[Start of Attachment]
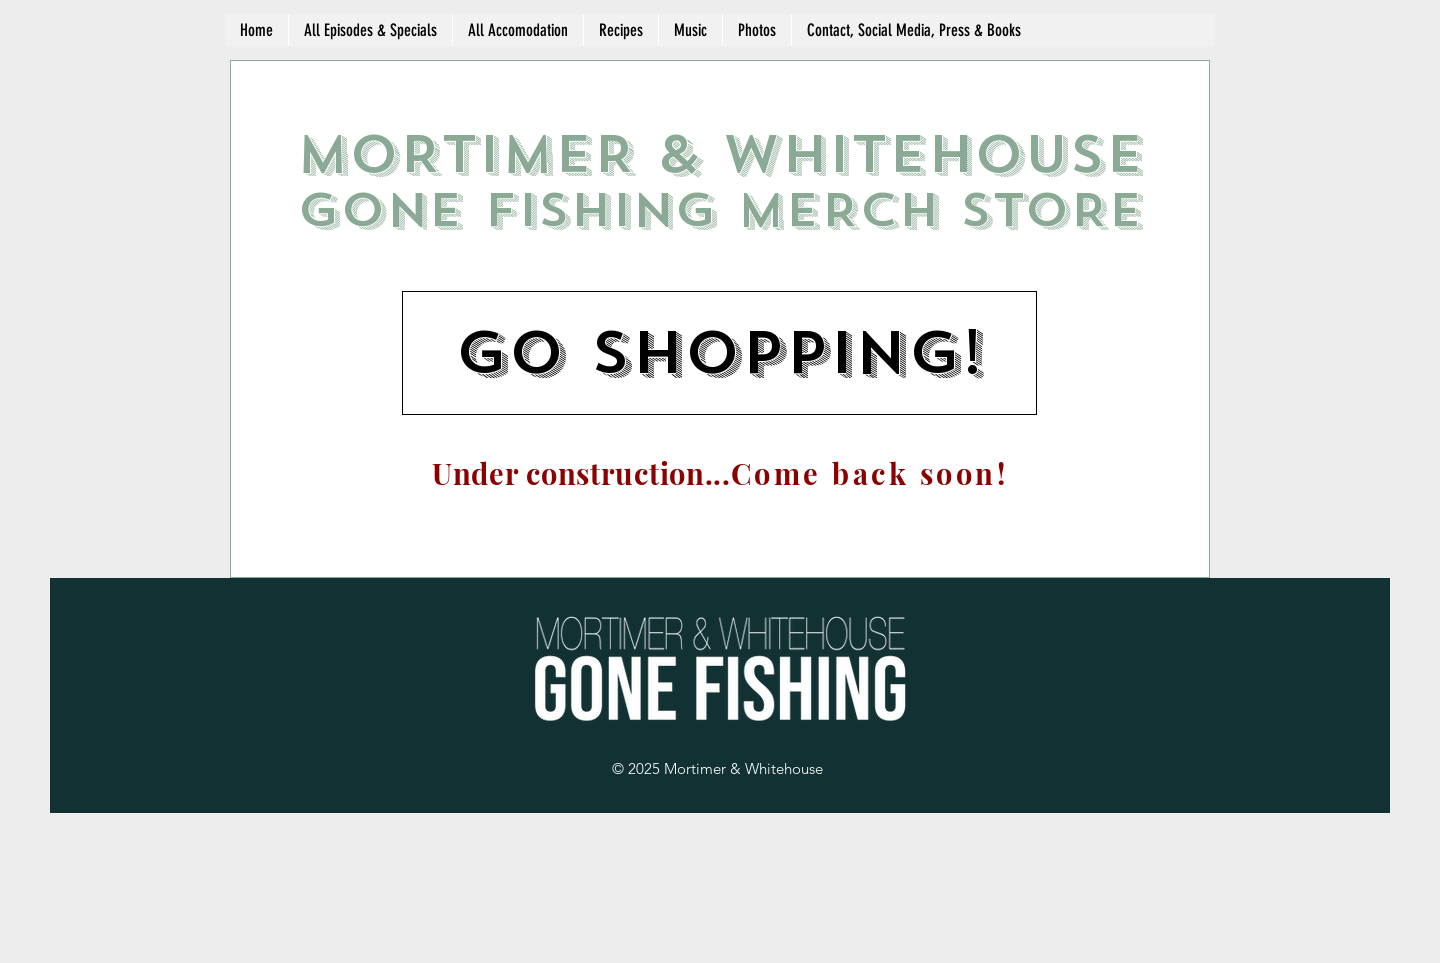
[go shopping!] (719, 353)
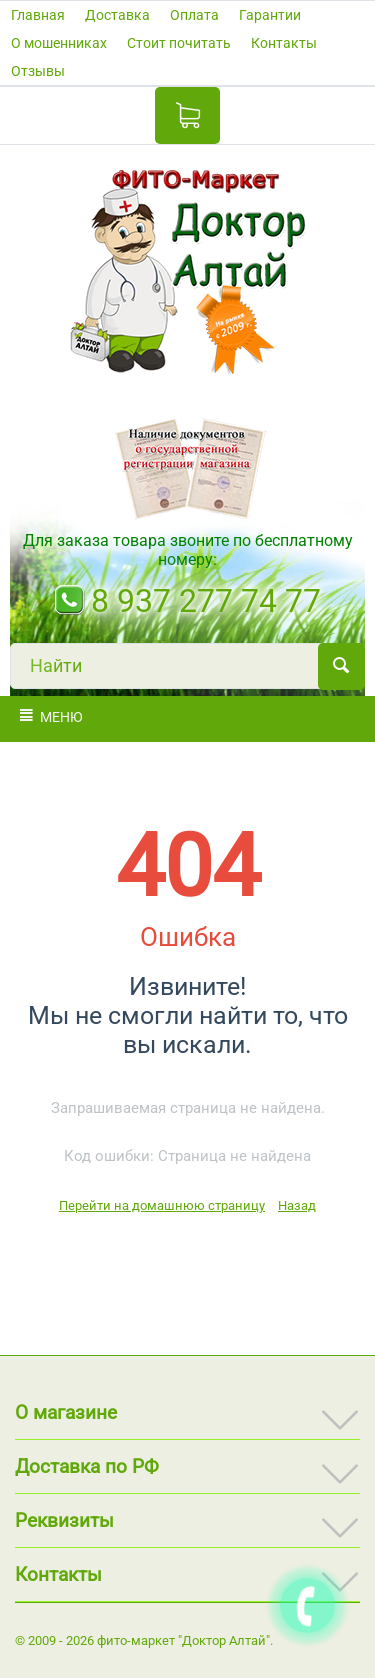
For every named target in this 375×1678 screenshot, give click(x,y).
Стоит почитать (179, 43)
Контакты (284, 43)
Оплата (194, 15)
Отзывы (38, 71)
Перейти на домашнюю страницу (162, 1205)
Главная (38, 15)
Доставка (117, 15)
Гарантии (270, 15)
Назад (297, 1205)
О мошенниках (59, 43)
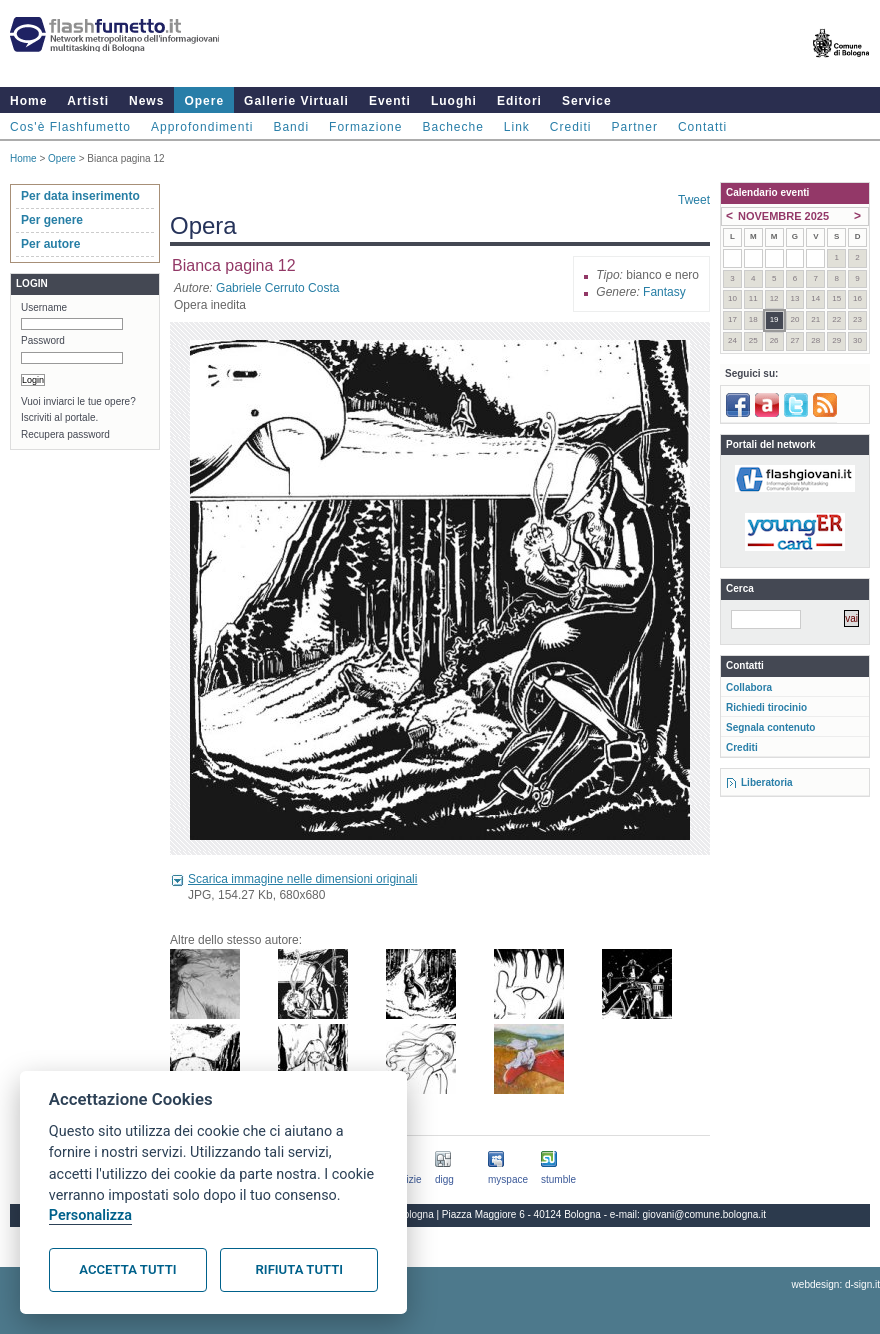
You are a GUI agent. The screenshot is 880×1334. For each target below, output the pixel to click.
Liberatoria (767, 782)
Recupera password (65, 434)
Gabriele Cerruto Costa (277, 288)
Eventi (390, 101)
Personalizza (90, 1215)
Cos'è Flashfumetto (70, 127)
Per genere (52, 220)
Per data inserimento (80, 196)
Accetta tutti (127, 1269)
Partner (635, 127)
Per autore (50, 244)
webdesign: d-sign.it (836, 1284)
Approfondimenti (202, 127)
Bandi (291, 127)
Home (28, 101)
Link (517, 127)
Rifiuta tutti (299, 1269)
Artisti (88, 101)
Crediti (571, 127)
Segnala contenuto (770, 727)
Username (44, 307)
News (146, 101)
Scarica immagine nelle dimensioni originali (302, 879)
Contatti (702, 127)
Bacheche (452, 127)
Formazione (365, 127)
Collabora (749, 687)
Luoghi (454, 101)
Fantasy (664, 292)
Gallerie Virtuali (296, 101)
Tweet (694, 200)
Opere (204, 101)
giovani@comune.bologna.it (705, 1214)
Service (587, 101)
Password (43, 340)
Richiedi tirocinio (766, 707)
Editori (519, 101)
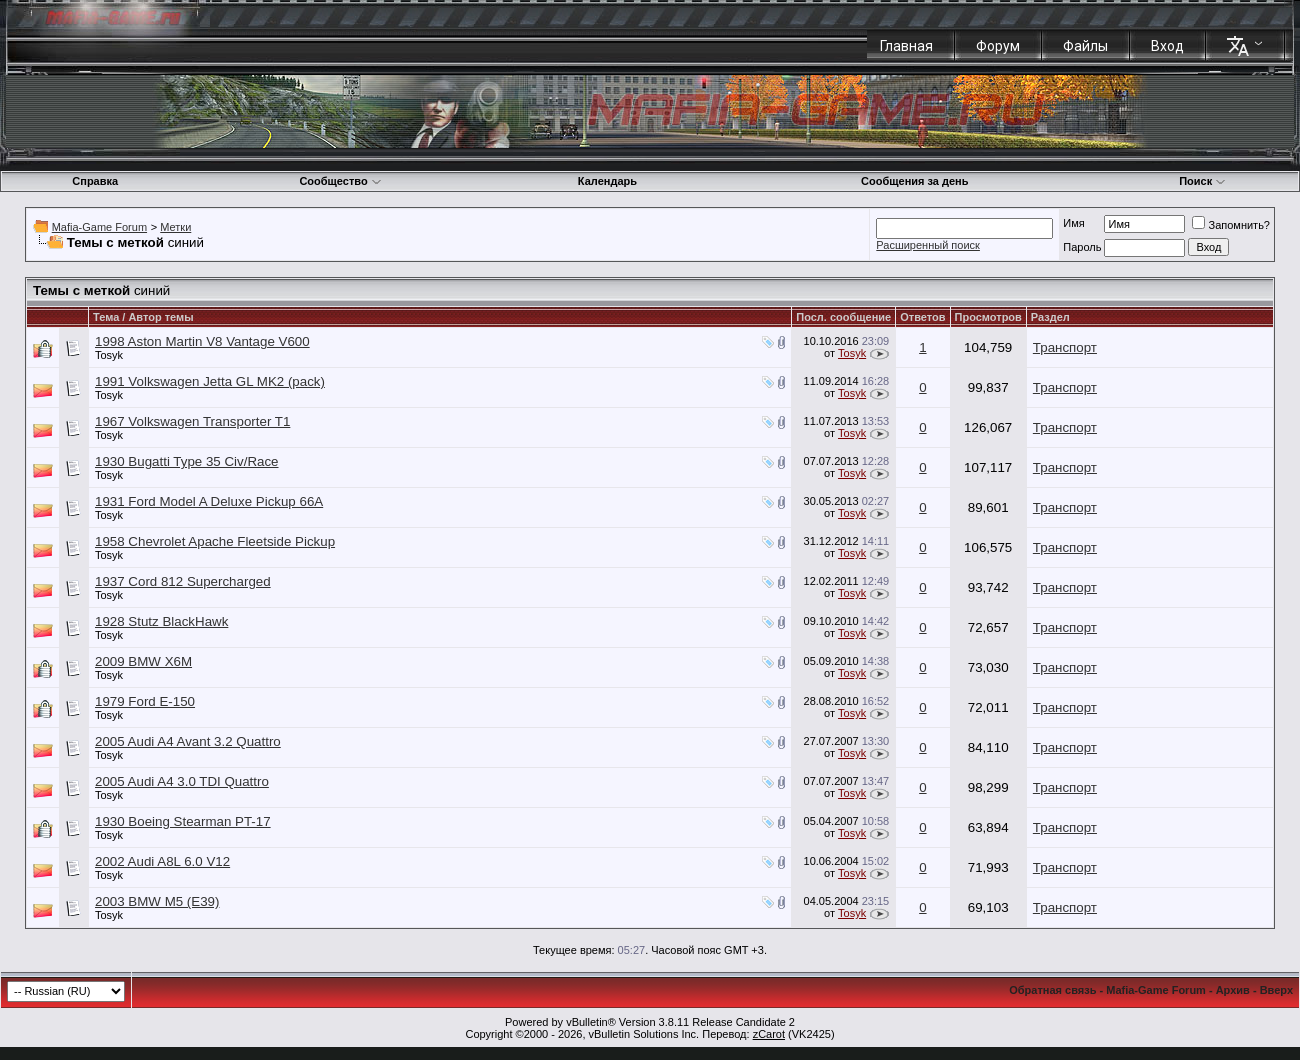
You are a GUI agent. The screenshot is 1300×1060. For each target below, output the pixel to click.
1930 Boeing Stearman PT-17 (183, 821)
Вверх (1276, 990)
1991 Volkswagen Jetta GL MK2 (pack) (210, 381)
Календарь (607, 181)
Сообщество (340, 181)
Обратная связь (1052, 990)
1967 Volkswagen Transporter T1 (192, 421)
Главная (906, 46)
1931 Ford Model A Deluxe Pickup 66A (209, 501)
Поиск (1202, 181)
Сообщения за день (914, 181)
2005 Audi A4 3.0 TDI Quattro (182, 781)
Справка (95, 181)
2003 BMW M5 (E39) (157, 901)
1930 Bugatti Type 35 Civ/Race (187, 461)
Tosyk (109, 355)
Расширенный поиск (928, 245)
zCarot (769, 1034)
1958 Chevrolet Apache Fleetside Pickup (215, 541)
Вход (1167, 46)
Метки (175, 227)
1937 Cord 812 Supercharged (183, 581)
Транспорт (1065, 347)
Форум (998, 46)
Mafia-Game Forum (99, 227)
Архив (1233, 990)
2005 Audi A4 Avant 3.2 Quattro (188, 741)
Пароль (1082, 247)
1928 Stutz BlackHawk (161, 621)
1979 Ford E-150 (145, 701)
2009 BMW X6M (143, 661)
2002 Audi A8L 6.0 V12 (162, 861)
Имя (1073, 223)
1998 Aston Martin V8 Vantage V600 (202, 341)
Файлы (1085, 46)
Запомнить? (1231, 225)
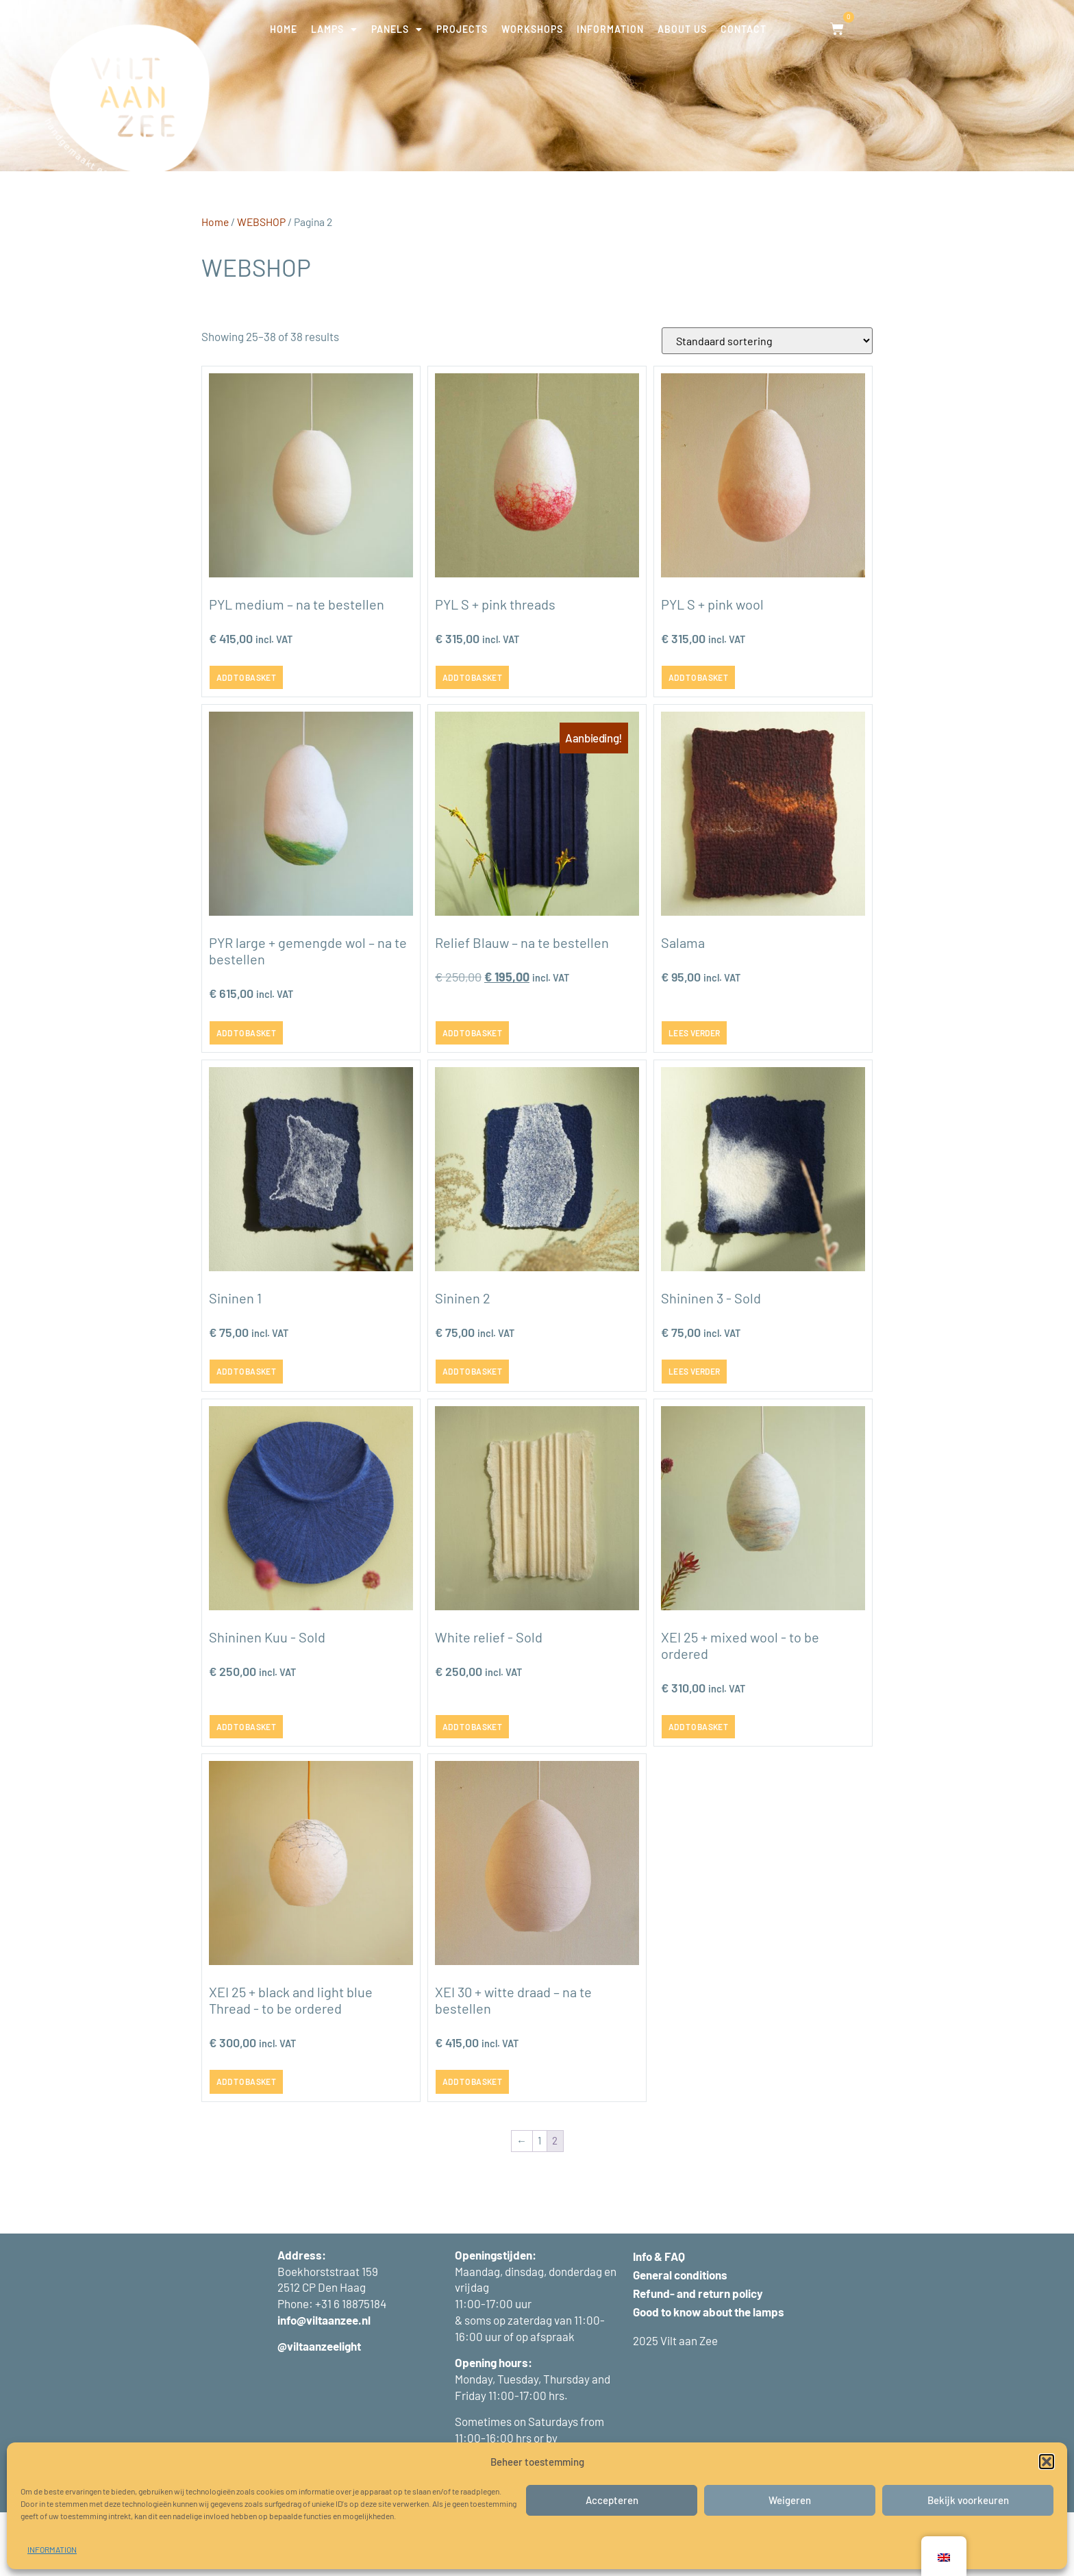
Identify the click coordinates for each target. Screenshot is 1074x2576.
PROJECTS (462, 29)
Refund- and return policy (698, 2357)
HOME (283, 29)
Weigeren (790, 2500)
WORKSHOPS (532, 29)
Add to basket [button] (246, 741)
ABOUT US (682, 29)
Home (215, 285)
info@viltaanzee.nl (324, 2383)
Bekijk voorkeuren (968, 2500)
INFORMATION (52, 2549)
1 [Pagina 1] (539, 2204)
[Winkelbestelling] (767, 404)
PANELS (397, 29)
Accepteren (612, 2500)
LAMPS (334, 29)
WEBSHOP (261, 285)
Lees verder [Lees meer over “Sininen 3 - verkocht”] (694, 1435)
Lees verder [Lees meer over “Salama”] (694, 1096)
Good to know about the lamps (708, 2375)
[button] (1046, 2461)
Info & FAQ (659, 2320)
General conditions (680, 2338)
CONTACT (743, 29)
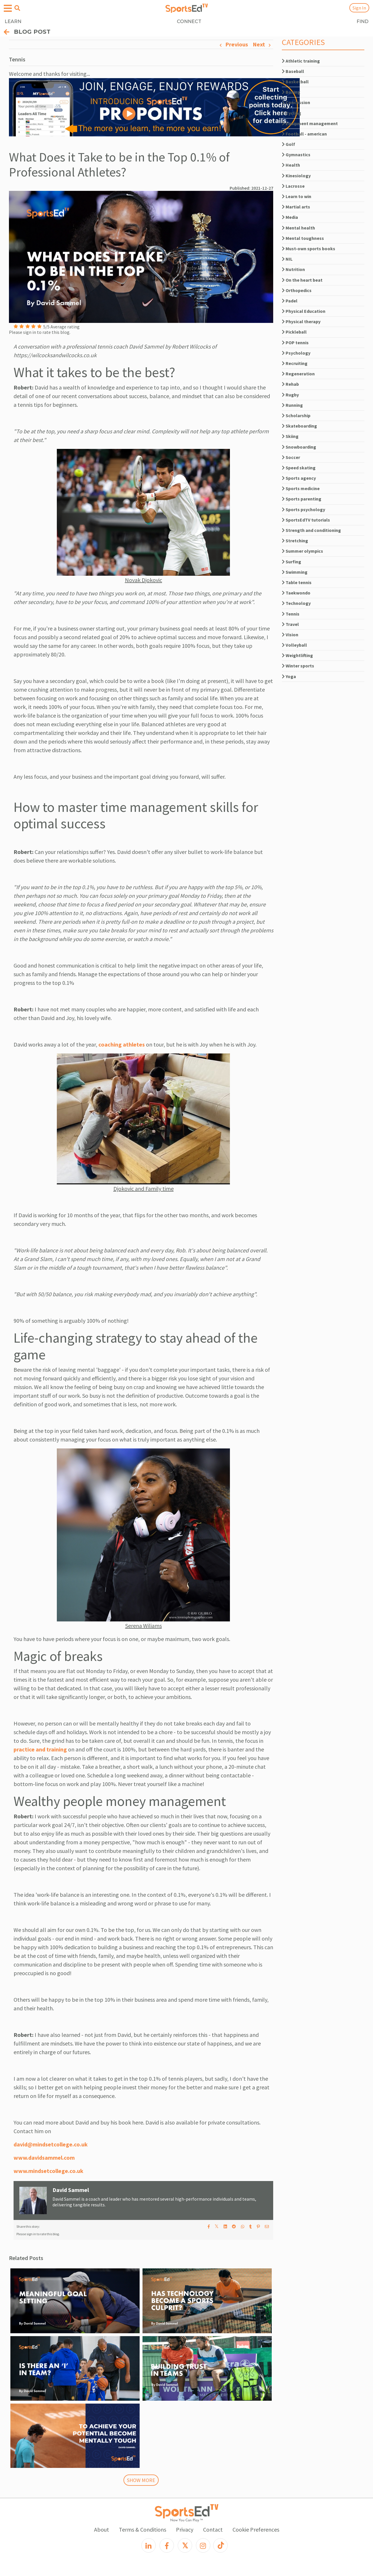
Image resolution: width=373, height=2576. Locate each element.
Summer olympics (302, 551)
[End of Attachment]
TASK BRIEF: One number is the whole answer: how many lines in the records contain "Lees".

ANSWER BOX: 2